Saved data entries:
Start of Block

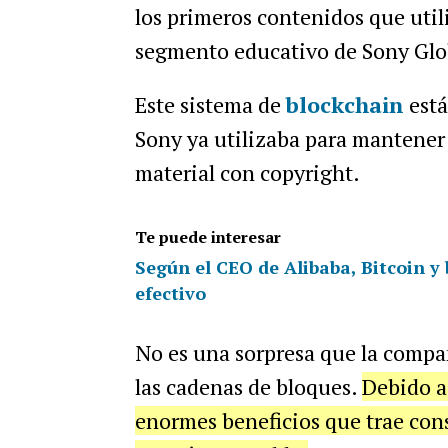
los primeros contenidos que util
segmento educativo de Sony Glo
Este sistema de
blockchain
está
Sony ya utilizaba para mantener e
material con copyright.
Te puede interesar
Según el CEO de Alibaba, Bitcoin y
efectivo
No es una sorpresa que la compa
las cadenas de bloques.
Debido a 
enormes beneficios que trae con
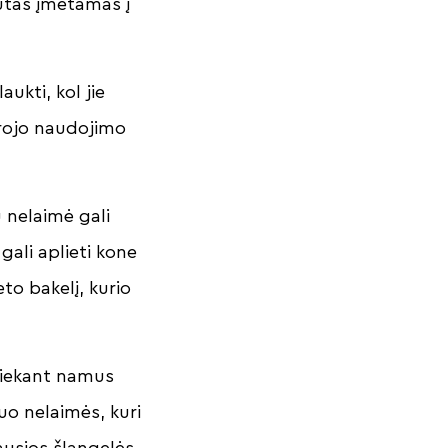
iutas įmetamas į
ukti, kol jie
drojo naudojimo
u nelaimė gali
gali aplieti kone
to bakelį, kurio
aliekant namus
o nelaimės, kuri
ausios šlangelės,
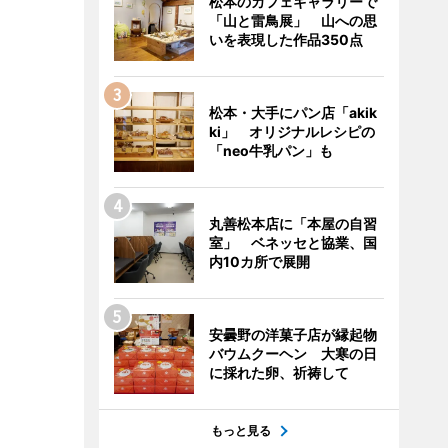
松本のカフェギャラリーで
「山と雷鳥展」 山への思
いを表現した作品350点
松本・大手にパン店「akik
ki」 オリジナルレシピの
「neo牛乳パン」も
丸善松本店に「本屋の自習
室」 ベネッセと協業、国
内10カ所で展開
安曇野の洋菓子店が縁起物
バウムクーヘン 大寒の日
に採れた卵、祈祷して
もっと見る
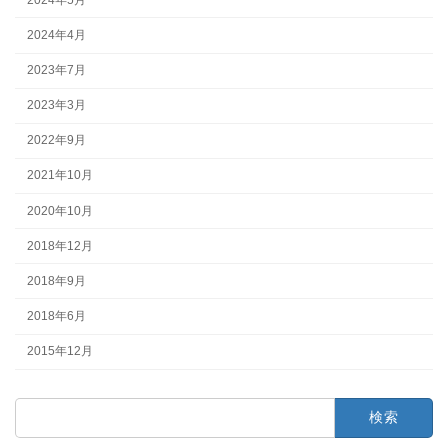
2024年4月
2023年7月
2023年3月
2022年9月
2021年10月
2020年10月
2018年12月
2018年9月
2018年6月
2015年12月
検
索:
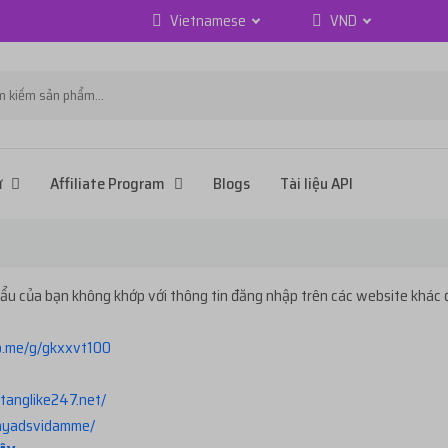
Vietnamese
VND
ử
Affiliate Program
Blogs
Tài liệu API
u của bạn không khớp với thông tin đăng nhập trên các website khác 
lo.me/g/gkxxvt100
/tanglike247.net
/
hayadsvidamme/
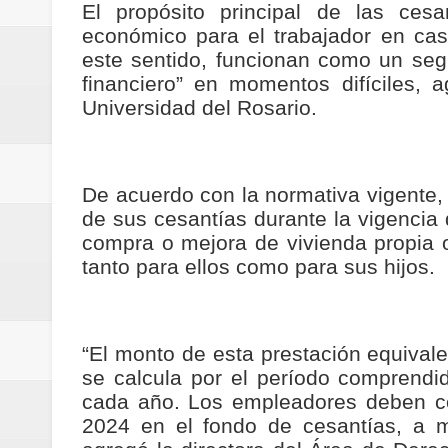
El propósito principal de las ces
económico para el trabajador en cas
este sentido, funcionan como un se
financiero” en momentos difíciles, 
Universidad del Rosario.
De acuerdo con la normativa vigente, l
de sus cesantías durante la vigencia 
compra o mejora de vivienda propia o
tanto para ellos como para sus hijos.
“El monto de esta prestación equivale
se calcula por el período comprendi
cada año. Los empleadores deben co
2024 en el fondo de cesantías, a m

End of Block
Start of Block

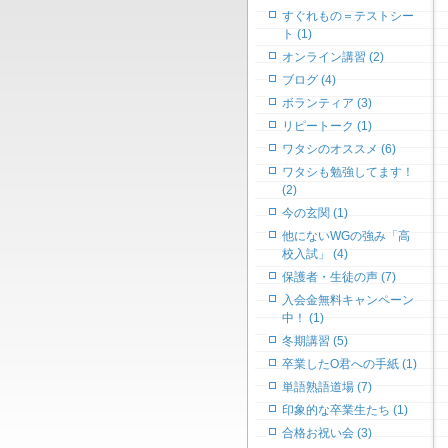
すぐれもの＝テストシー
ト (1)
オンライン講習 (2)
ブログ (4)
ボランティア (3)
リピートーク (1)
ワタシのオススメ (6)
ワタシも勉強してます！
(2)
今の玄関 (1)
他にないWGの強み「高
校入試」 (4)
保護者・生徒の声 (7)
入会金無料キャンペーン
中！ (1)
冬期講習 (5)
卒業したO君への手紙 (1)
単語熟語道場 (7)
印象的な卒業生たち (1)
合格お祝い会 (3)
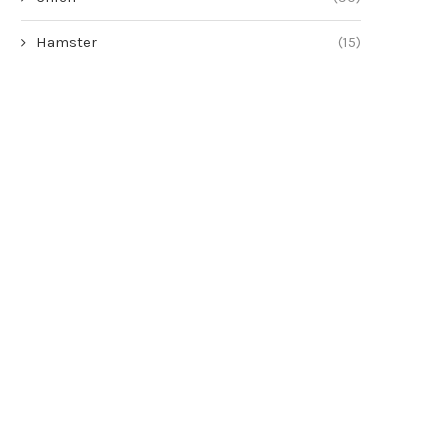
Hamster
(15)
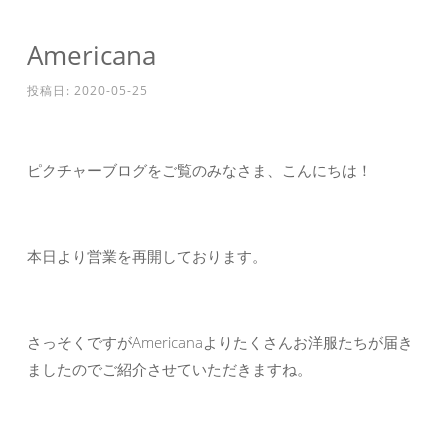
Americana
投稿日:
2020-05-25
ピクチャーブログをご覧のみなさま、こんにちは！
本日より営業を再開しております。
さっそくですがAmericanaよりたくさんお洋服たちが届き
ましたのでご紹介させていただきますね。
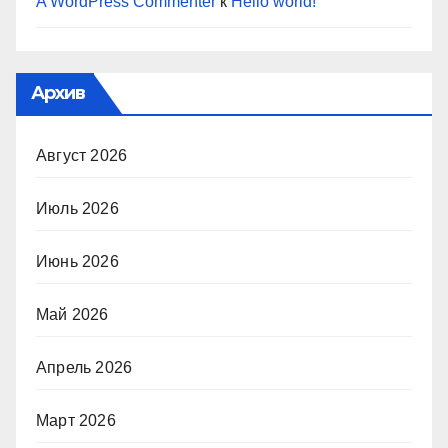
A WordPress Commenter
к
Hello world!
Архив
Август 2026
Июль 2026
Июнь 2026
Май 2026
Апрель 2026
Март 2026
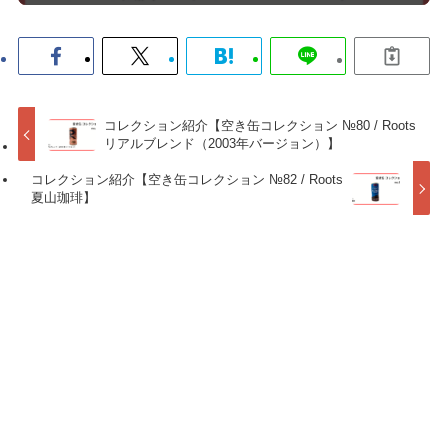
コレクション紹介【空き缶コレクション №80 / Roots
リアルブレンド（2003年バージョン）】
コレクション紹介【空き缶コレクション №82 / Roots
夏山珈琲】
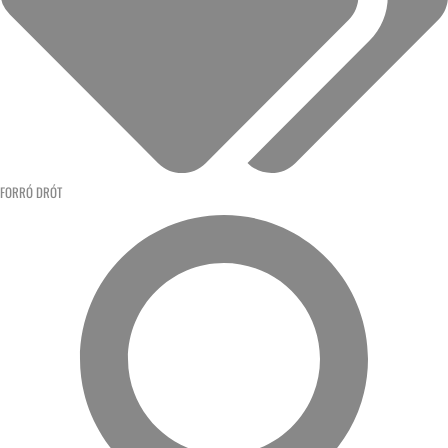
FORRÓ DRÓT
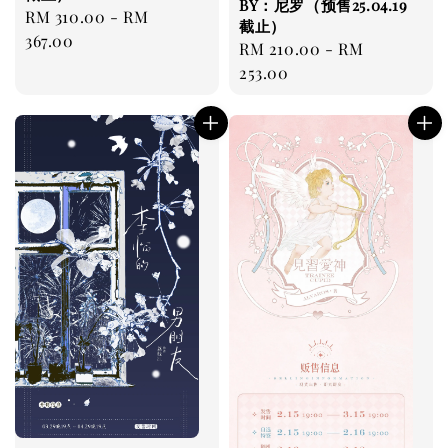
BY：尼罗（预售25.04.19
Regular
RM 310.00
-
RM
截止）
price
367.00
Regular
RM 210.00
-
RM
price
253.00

End of Block
Start of Block

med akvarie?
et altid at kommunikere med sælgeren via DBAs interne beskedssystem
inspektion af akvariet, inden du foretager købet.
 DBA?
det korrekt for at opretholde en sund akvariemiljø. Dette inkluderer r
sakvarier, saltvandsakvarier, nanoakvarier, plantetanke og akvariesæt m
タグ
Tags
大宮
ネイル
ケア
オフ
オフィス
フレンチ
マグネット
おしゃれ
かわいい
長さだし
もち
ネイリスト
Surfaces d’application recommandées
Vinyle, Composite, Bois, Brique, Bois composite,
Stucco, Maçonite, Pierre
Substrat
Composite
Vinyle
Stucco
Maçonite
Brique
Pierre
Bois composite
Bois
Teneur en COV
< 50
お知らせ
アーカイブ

End of Block

*TO DO:* Starting at the line above that contains "los primeros contenidos que util", write out each line exactly until the line that contains "las cadenas de bloques." has been written, and stop there.

*ANSWER TO THE EXERCISE:*
los primeros contenidos que util
segmento educativo de Sony Glo
Este sistema de
blockchain
está
Sony ya utilizaba para mantener e
material con copyright.
Te puede interesar
Según el CEO de Alibaba, Bitcoin y
efectivo
No es una sorpresa que la compa
las cadenas de bloques.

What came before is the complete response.